В общем, утром я рано убежала на работу. А ему записку оставила: «Будешь уходить — захлопни дверь».
Днем, знаешь, сердце поднывало. И сказать никому не могу — не то что засмеют, врача, пожалуй, вызовут.
Вечером иду домой — дрожу вся опять: что там у меня, дома? Еще только во двор завернула, вижу: светится мое окно! Представляешь, я занавески свои с улицы при горящем окне никогда не видела, какие они красивые. Говорю ведь, давно уж меня с работы никто не ждал.
Захожу, оглядываю все, вижу — постоялец мой на кухне, фартук мой на нем. Картошку жарит. На столе уже и хлебушек порезан. Я и присохла у дверей.
А он выходит навстречу, полотенцем руки вытирает. Да ну меня ругать! «Ты что же, — говорит, — незнакомого человека одного в квартире оставила! А если бы я украл у тебя чего. Да всю хату бы обчистил и ушел. У тебя вон и кольцо в серванте, и серьги золотые. И деньги в шкафу, можно сказать, на самом виду».
Все посмотрел.
А я стою и улыбаюсь, с места сдвинуться не могу. Мне, вроде, даже приятно, что он ворчит. Давно меня никто не отчитывал. «Ну, не украл же, — говорю. — Не ругайся, больше никого не буду оставлять...» «Еще бы ты оставила, — говорит, — когда я тут...»

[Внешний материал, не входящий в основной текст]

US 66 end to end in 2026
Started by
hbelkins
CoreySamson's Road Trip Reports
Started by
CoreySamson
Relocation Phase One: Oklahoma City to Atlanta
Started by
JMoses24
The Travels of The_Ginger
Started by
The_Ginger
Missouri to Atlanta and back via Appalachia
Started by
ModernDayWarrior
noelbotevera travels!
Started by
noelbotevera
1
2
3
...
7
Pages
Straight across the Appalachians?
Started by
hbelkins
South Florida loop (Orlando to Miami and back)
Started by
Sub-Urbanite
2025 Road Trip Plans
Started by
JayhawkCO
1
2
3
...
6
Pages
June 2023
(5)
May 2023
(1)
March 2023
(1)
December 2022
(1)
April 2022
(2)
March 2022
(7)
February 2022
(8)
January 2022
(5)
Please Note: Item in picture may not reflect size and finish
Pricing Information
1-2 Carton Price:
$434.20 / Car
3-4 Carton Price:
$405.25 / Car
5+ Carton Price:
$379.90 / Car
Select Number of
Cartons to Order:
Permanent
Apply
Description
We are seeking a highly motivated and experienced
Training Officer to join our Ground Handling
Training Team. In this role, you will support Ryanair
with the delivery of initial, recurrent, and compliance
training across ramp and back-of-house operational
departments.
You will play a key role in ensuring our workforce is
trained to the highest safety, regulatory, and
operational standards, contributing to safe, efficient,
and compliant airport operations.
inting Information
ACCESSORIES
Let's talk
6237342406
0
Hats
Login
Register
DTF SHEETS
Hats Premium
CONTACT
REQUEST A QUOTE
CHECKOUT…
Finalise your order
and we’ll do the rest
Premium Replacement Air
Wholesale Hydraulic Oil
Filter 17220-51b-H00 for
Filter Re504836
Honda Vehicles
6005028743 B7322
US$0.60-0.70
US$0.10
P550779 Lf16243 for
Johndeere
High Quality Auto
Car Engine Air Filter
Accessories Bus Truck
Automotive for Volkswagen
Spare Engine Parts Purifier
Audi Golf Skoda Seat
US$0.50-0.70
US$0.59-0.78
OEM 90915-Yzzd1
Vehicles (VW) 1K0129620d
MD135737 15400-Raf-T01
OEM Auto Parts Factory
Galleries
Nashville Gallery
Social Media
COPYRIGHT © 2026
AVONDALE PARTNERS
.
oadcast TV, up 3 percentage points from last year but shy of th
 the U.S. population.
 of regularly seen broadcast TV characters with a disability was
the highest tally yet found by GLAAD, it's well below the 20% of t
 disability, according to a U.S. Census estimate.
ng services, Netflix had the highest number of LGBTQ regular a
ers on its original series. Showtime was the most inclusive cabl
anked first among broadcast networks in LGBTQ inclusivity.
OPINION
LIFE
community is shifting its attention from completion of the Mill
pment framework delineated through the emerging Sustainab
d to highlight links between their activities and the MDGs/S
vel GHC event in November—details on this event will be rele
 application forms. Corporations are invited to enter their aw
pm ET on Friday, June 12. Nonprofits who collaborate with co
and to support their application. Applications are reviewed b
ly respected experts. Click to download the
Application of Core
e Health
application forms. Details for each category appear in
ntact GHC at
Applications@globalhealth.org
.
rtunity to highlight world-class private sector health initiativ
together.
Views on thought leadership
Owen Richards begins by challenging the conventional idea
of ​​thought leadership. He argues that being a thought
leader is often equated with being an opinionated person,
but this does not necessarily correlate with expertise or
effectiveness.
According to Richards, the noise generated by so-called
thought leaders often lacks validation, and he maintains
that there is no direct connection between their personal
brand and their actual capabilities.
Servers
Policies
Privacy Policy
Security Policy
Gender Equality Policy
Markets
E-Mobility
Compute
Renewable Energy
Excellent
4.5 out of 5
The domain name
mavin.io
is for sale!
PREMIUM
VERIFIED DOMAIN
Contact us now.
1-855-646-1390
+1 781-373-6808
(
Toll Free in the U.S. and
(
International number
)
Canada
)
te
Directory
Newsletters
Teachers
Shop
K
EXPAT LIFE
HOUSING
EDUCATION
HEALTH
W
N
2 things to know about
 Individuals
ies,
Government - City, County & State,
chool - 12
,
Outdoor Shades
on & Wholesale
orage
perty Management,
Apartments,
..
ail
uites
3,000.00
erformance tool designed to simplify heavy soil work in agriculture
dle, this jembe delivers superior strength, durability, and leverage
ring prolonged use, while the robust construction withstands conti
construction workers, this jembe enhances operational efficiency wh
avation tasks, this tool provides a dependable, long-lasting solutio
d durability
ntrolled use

Вот так, моя дорогая. Еще, что ли, чайку давай. Ну, что было, что было... Шуму много, конечно, было. Людям чего — пошуметь, посудачить, я уж им дала волю, пусть себе. Давно? Нет, не так давно. Третий год пошел. Ничего... С руками оказался мужик. Все прибил мне, чего прибить надо было, ремонт сделал. На автобазу я его пристроила. Чего одна? Да не одна. Он послезавтра выезжает, ему отпуск позже дали. А я две путевки выхлопотала.
Ну, что не смеешься? Пойдем, давай, спать. Устала... Завтра рано к поезду.